Bad performance with async service tasks

Hello!

In our project we try to achieve the maximum performance with the Flowable engine and have some problems with asynchronous serviceTask mode.

We have created a very simple BPMN definition with one step:

    <?xml version="1.0" encoding="UTF-8"?>
<definitions xmlns="http://www.omg.org/spec/BPMN/20100524/MODEL"
             xmlns:flowable="http://flowable.org/bpmn"
             typeLanguage="http://www.w3.org/2001/XMLSchema"
             expressionLanguage="http://www.w3.org/1999/XPath"
             targetNamespace="http://www.flowable.org/processdef">

  <process id="sequence1Async" name="Sequence workflow 1 async" isExecutable="true">

    <startEvent id="startEvent" />
    <serviceTask id="externalSystemCall" name="Test" flowable:delegateExpression="${simpleStop}" **flowable:async="true"** />
    <endEvent id="approveEnd" />

    <sequenceFlow sourceRef="startEvent" targetRef="externalSystemCall" />
    <sequenceFlow sourceRef="externalSystemCall" targetRef="approveEnd" />

  </process>

</definitions>

(simpleStop delegate only writes executionId and processInstanceId to the log and does nothing else)

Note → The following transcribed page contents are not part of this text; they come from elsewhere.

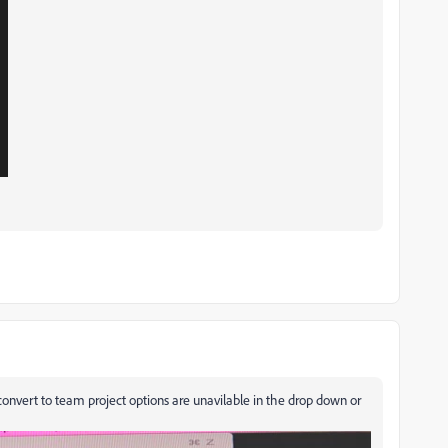
nvert to team project options are unavilable in the drop down or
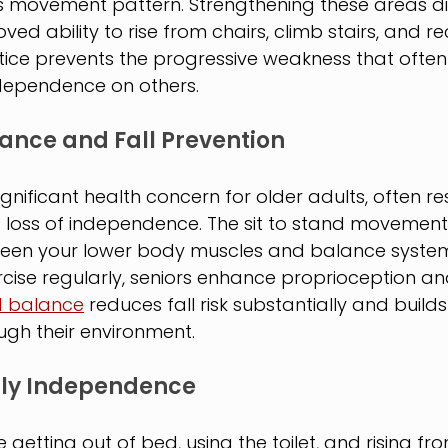
s movement pattern. Strengthening these areas dir
ved ability to rise from chairs, climb stairs, and r
ctice prevents the progressive weakness that often
 dependence on others.
ance and Fall Prevention
ignificant health concern for older adults, often res
nd loss of independence. The sit to stand movement
een your lower body muscles and balance system
ercise regularly, seniors enhance proprioception an
 balance
 reduces fall risk substantially and build
gh their environment.
ily Independence
ke getting out of bed, using the toilet, and rising fr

And then we run a batch of requests (50 threads with 1000-10000 loop counts) with Apache JMeter. Flowable and PostgreSQL run on the same machine inside Docker with 8 CPU, 17 Gb of RAM and 128 Gb of disk space. Flowable history is disabled. We run process instances with 3 variables of type: a string, a hashmap with one key-value pair and an empty array.

We calculate the average number of completed processes per second during the test.

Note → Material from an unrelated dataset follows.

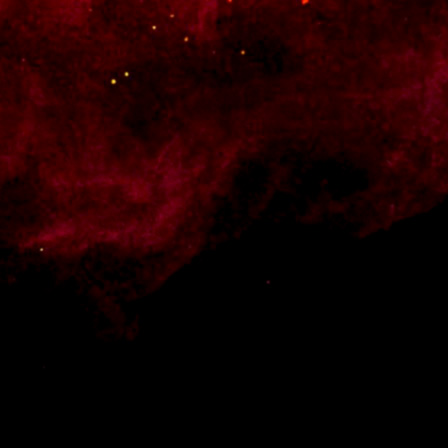
 Style your products and shop pages, add a cart widget to your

We have found that when flowable:async=“true” is omitted, we achieve the result of 1089 processes per second but with async mode we can only get 72. The questions is: is this a normal behavior? Could we tune Flowable to achieve better performance in async mode (We have tried to increase spring.task.execution.pool.coreSize - Async Task Executor pool size - but that does not help)? We understand that the async mode adds extra operations to the process execution (an extra write of the process state to the database and an extra read from it) but that does not seem to be so resource-expensive.

Thank you!

1 Like

Hi @VladimirKhil,
how long is the test execution in total? When you don’t test it long enough, I could imagine that you have a lot of (time) overhead by the wait time until the async executor is picking up the jobs.

Valentin

Hey @VladimirKhil,

Thanks for writing to us here. Is it possible for you to share the project and setup you are using for testing this?

How are you counting the completed processes per second during the test?

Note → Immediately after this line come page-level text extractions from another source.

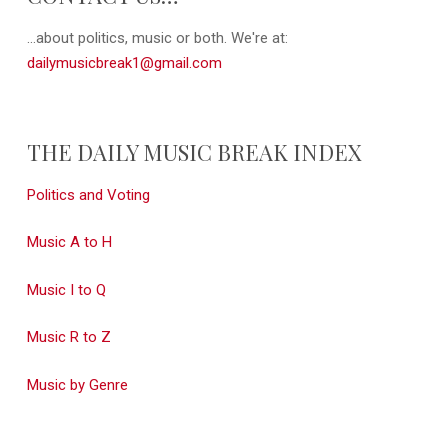
...about politics, music or both. We're at:
dailymusicbreak1@gmail.com
THE DAILY MUSIC BREAK INDEX
Politics and Voting
Music A to H
Music I to Q
Music R to Z
Music by Genre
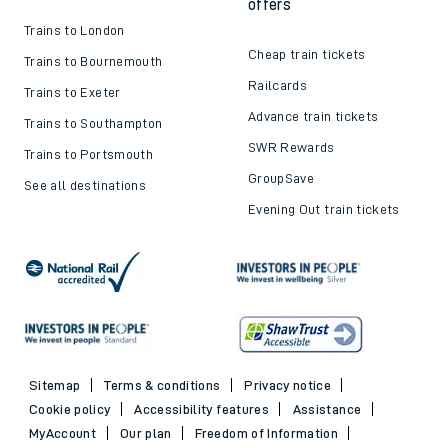
offers
Trains to London
Cheap train tickets
Trains to Bournemouth
Railcards
Trains to Exeter
Advance train tickets
Trains to Southampton
SWR Rewards
Trains to Portsmouth
GroupSave
See all destinations
Evening Out train tickets
Sitemap
Terms & conditions
Privacy notice
Cookie policy
Accessibility features
Assistance
MyAccount
Our plan
Freedom of Information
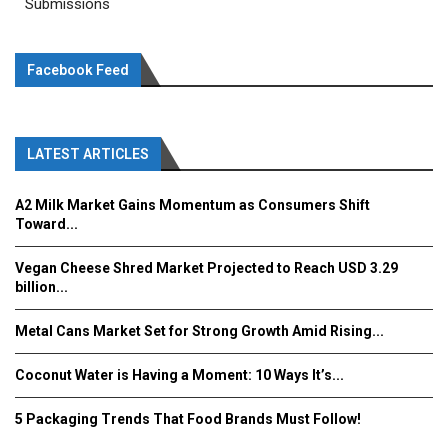
Submissions
Facebook Feed
LATEST ARTICLES
A2 Milk Market Gains Momentum as Consumers Shift
Toward...
Vegan Cheese Shred Market Projected to Reach USD 3.29
billion...
Metal Cans Market Set for Strong Growth Amid Rising...
Coconut Water is Having a Moment: 10 Ways It’s...
5 Packaging Trends That Food Brands Must Follow!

How long is the external system call usually taking?

The async flag shouldn’t slow down the engine that much.

@valentin regarding:

By default when there is place in the queue the async job would scheduled for execution in a post commit. This means that the async executor wait time shouldn’t matter.

However, if the queue capacity is full, then the jobs would be rejected and picked up on the next async acquisition. The default queue capacity in Spring Boot is unlimited I think.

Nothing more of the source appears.